Jacques Villeneuve is one of Formula 1’s great enigmatic drivers, having won a sole championship in 1997 with Williams before mostly having to drive far less competitive machinery for the rest of his career. But his former race engineer Jock Clear has explained why he thinks the Canadian’s legacy is ‘underestimated’, as he reveals a key part of the champion’s personality…
The peak of his career came at Jerez in 1997, where Villeneuve arrived one point behind Michael Schumacher. The final race of the season would turn out to be a legendary bout – more on that later – which saw Villeneuve win the title. In 1999, Villeneuve moved to BAR and would never win another F1 race. But Clear, who was his race engineer for that championship year at Williams and then went with him to BAR, says the Canadian’s team switch was vindicated given BAR became Honda, then Brawn GP – and is now Mercedes.
“I don’t want to over-defend Jacques in a sycophantic way,” says Clear on a recent episode of F1’s Beyond The Grid podcast, “but I think people do underestimate what he achieved as a driver, because there’s still lots of people who say: ‘Yes, but he wasn’t really a worthy world champion’. But you think, given he won IndyCar and he won the Indy 500 and he came over and absolutely annihilated his team mates in a strong car, but then of course he had opportunities… to go to Benetton, he had opportunities to go to McLaren…

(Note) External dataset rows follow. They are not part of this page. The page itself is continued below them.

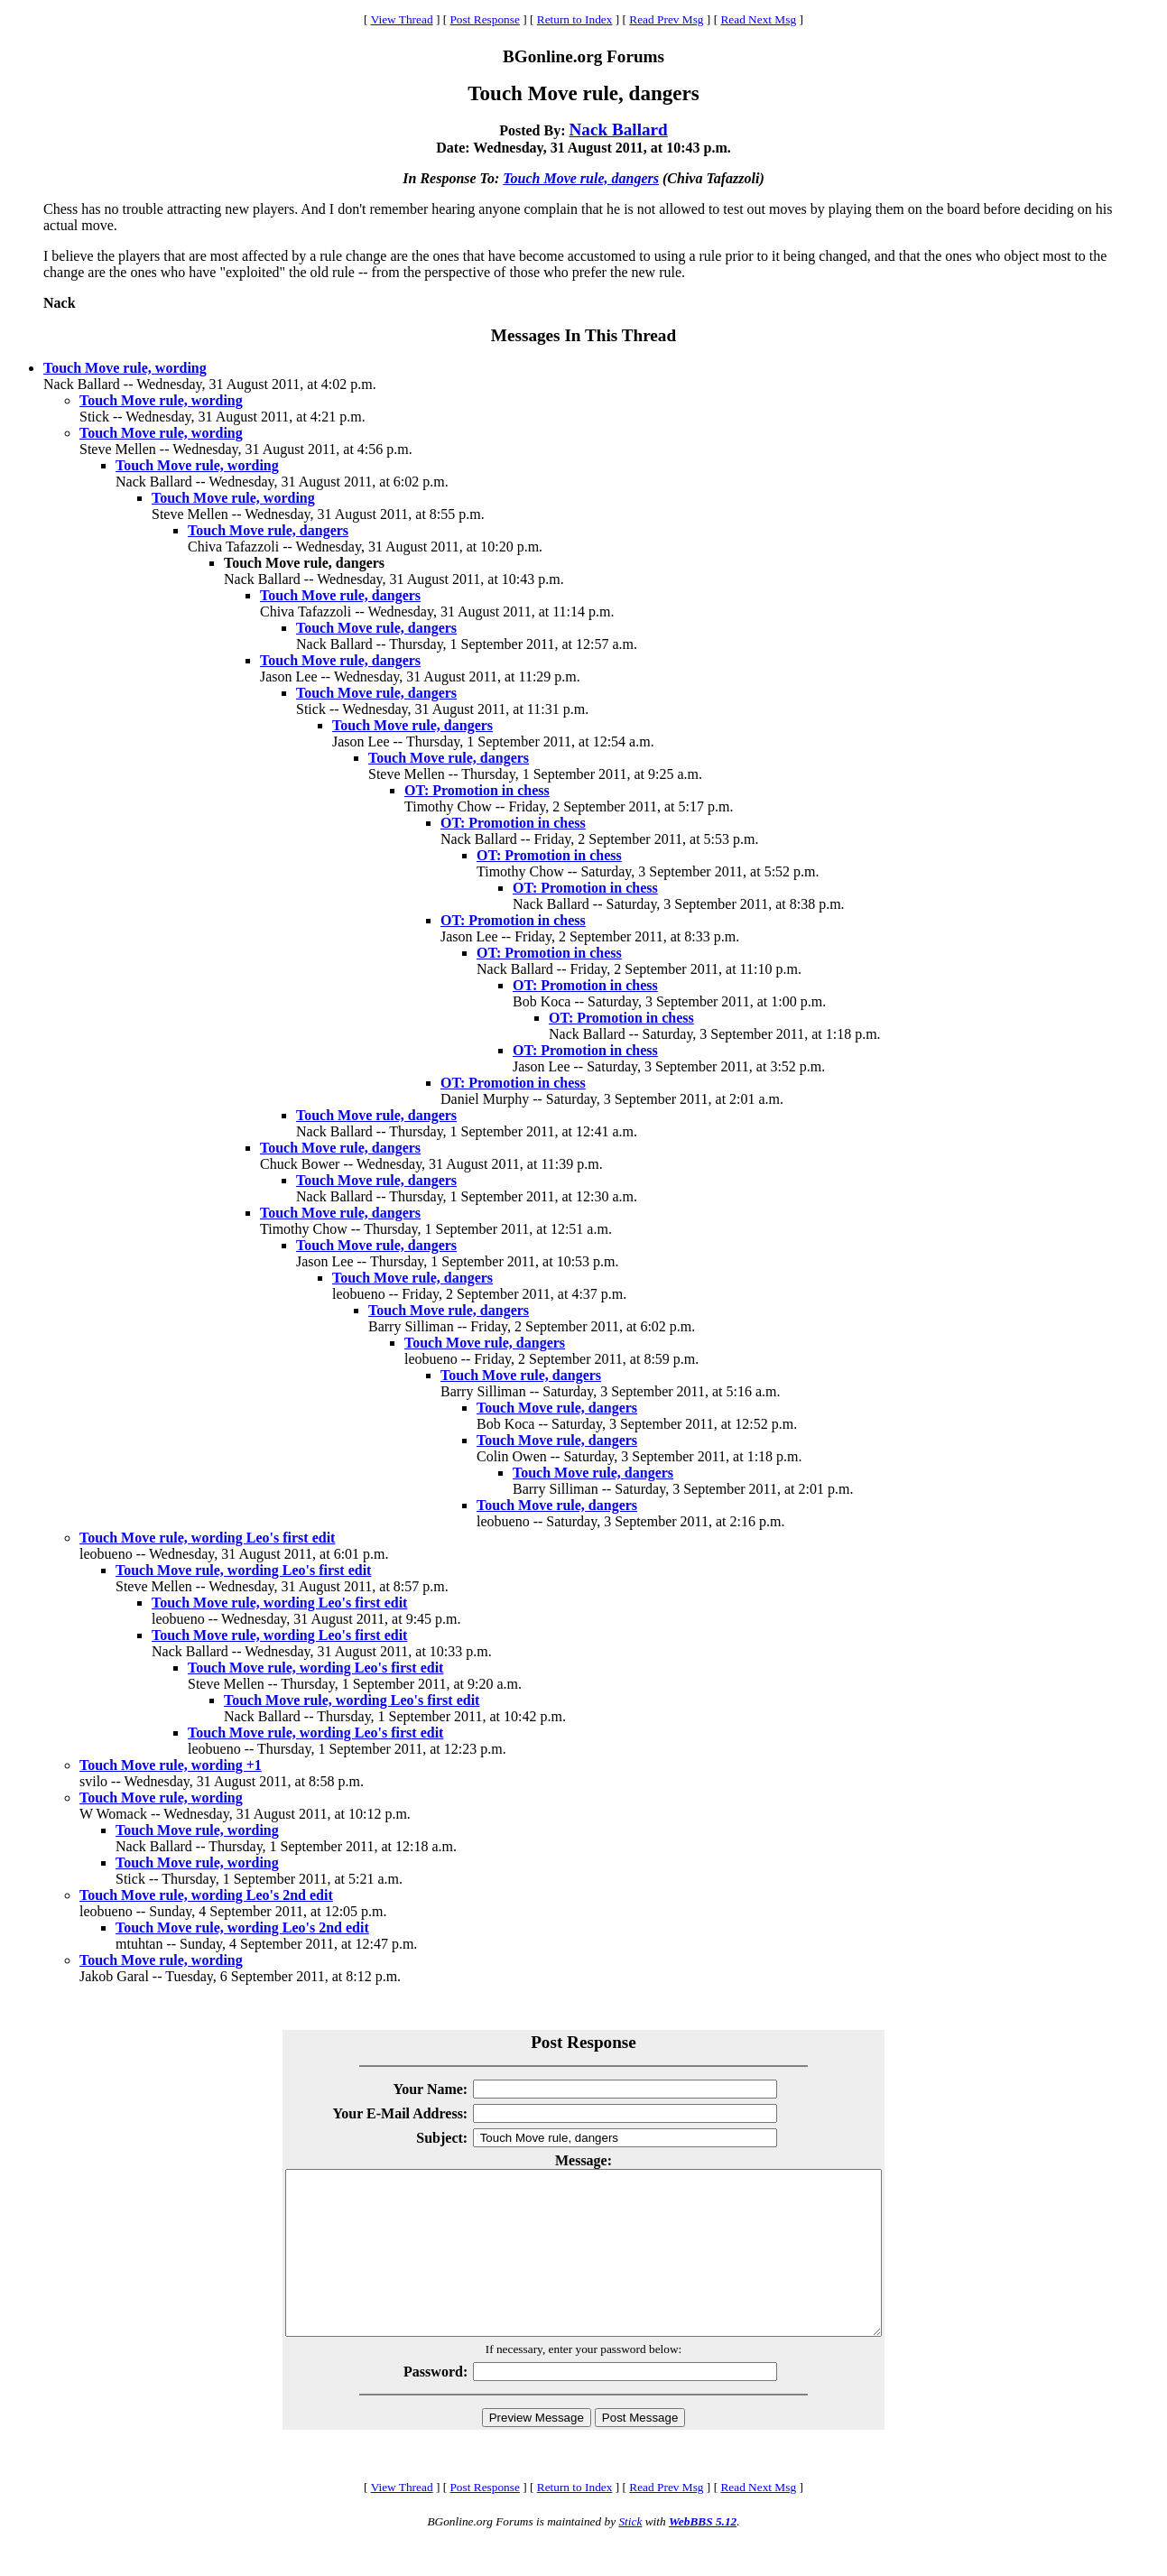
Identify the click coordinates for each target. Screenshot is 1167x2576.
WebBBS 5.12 (702, 2554)
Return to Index (575, 19)
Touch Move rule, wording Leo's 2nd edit (206, 1895)
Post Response (484, 19)
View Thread (402, 19)
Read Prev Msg (666, 19)
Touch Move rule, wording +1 (170, 1765)
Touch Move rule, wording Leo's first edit (207, 1537)
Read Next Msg (758, 19)
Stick (630, 2554)
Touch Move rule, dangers (581, 178)
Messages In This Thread (583, 335)
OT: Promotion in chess (477, 790)
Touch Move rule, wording (125, 367)
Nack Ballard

“People will say he wasted the rest of his career. Well, that [BAR] is now the team that is dominating F1 so he can probably sleep well at night knowing that he started the team that is currently dominating F1,” adds Clear.
Rewind to 1997, and Villeneuve was locked in a championship battle that went down to the wire in the season-finale European GP at Jerez. Clear recalls that there wasn’t a hint of nerves from the championship protagonist on race day.

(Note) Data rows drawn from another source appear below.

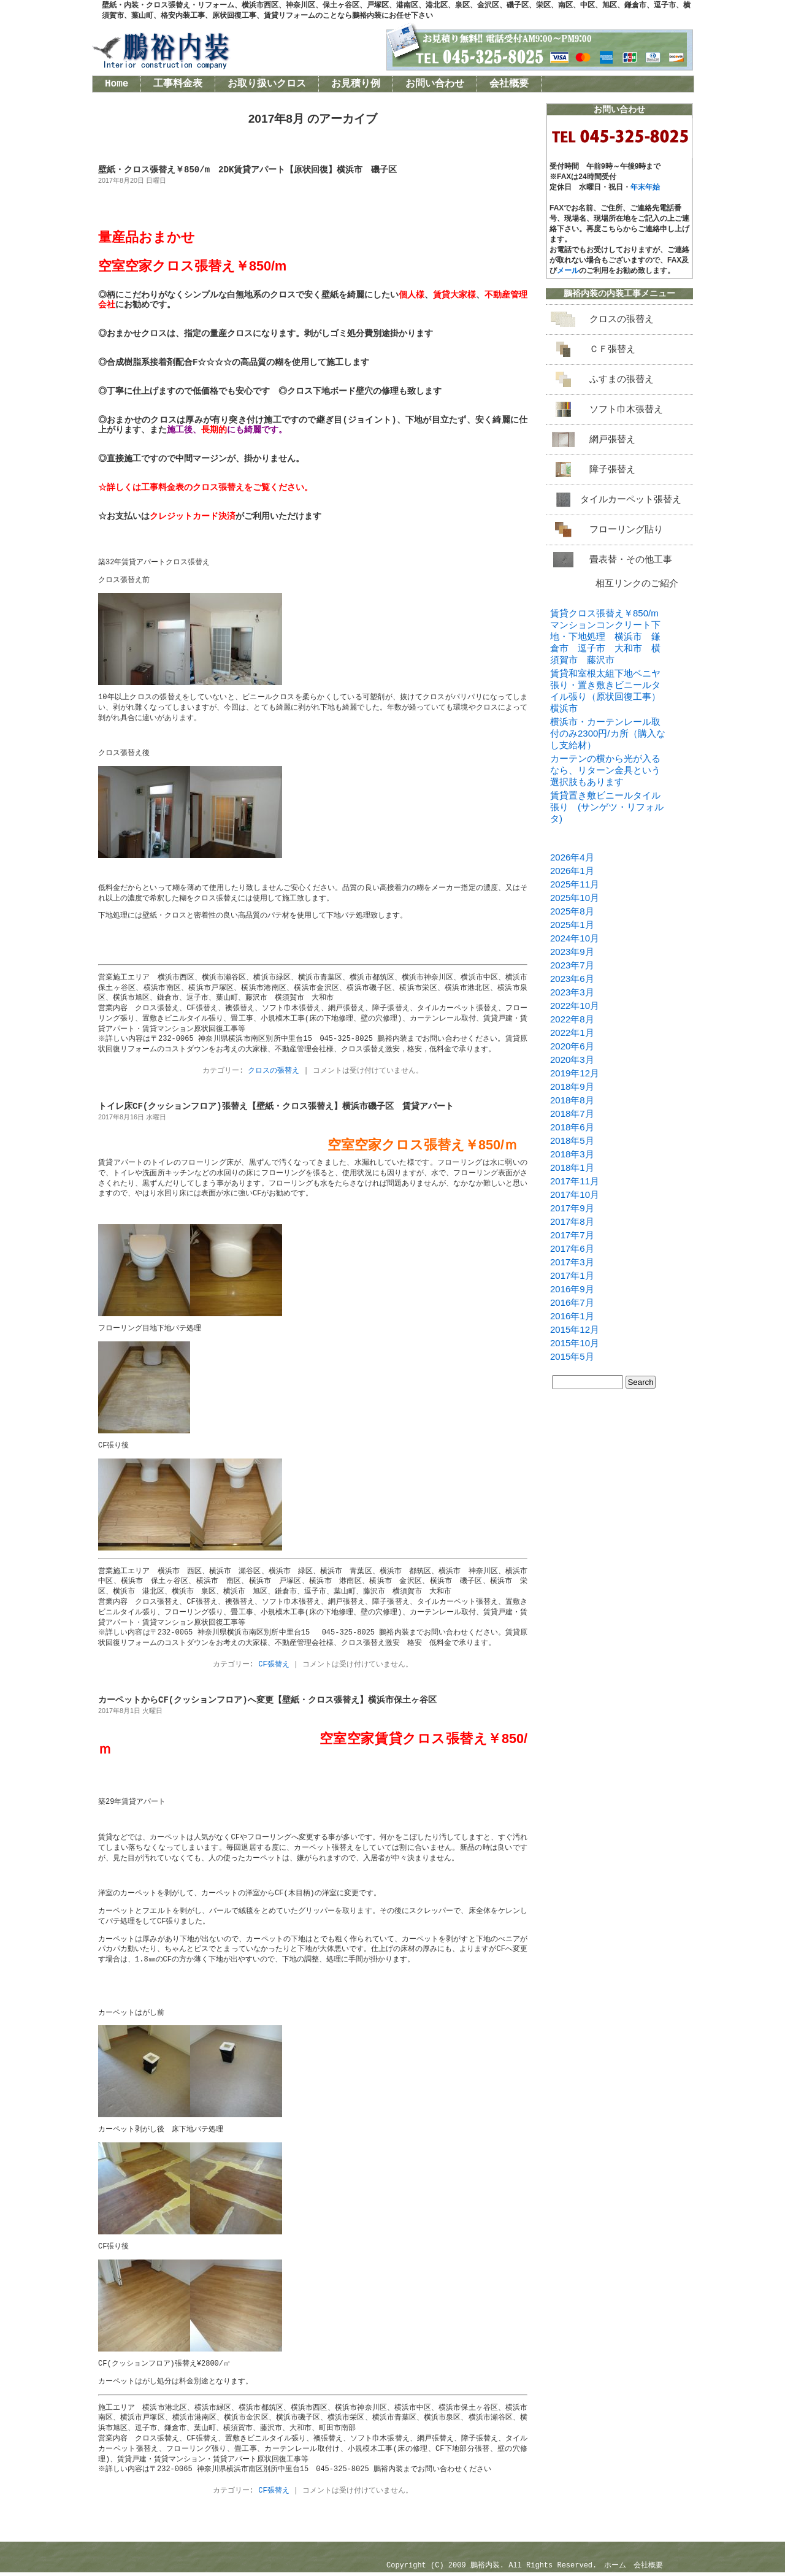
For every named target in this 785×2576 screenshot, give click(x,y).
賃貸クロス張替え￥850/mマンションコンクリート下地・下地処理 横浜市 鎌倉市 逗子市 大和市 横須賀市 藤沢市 (605, 636)
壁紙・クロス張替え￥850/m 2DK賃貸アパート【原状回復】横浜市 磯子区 (247, 169)
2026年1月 (572, 870)
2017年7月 (572, 1235)
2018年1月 (572, 1167)
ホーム (615, 2569)
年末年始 (645, 187)
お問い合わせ (434, 84)
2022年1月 (572, 1032)
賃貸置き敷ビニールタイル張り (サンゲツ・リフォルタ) (607, 807)
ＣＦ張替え (612, 348)
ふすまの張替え (621, 379)
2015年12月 (574, 1329)
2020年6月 (572, 1046)
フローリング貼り (626, 529)
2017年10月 (574, 1194)
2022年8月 (572, 1019)
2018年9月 (572, 1086)
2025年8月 (572, 911)
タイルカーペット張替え (630, 499)
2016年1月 (572, 1316)
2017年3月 (572, 1262)
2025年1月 (572, 924)
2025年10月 (574, 897)
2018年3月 (572, 1154)
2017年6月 (572, 1248)
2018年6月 (572, 1127)
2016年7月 (572, 1302)
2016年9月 (572, 1289)
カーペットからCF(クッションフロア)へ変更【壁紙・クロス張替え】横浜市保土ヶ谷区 (267, 1702)
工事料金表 (177, 84)
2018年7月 (572, 1113)
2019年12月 (574, 1073)
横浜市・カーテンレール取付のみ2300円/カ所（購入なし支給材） (607, 733)
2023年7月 (572, 965)
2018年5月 (572, 1140)
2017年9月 (572, 1208)
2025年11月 (574, 884)
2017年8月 (572, 1221)
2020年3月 (572, 1059)
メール (568, 270)
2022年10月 (574, 1005)
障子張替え (612, 469)
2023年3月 (572, 992)
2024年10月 (574, 938)
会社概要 (509, 84)
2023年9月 (572, 951)
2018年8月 (572, 1100)
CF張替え (273, 1666)
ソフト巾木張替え (626, 409)
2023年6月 (572, 978)
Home (116, 84)
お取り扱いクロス (267, 84)
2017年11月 (574, 1181)
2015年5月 (572, 1356)
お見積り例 (355, 84)
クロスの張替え (273, 1071)
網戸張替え (612, 439)
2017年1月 (572, 1275)
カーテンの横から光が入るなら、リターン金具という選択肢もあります (605, 770)
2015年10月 (574, 1343)
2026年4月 (572, 857)
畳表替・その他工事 (630, 559)
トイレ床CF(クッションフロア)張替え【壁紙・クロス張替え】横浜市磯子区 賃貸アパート (276, 1107)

“I remember throwing back the sheets and saying ‘let’s go and win the world championship’, and I know that Jacques would have said the same. He didn’t show any nerves. I think he was very prepared for that day.”
What happened next became ingrained in F1 lore. With 22 laps remaining, Villeneuve came across Schumacher at Turn 6 and the two made contact. Schumacher retired and was eventually disqualified. Villeneuve, however, came home in P3 to win the championship.
Clear remembers the Grand Prix vividly on the podcast (above), but reveals that the taxing 1997 championship battle also exposed what he viewed as a flaw in the Canadian’s psyche.
Race Highlights – 1997 European Grand Prix
“I think that would be my only fear, is that he started to grow some conspiracy theories in the middle of the year and I think that was just borne of frustration,” says Clear. “I think he was just frustrated that there had been a few – I mean, Magny-Cours [where he finished P4] for example was a horrible race, he was just terrible.
“I think as a personality he has so much self confidence that puts him in good stead in pretty much most of the situations that he’s been in as a racing driver. But the downside of that is that it did mean he would come up with some pretty weird ideas about why things weren’t going right for him.
“And then you’d have to say: ‘maybe you just drove a s*** race, Jacques, have you considered that one?”